→ THE PROBLEM: Please give back, exactly as written, only the line containing "rock de la mano del Clon" and every line after it until the data below ends.

Saved data entries:
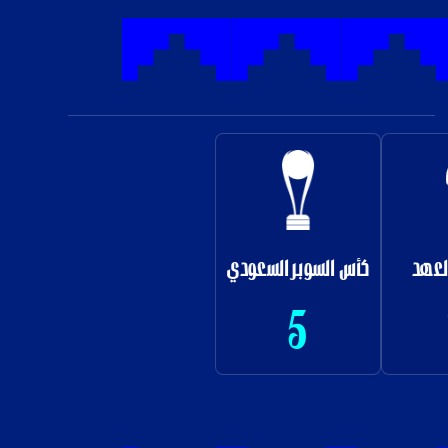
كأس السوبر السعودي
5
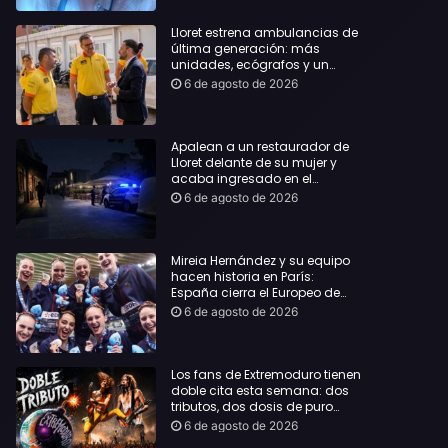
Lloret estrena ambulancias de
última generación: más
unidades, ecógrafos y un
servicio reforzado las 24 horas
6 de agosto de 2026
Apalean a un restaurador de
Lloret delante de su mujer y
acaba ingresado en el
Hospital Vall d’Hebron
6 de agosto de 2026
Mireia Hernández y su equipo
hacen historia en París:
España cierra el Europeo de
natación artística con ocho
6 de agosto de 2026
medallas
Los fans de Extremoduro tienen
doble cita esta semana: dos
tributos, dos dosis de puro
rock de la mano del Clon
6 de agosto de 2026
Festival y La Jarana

→ EXERCISE RESPONSE:
rock de la mano del Clon
6 de agosto de 2026
Festival y La Jarana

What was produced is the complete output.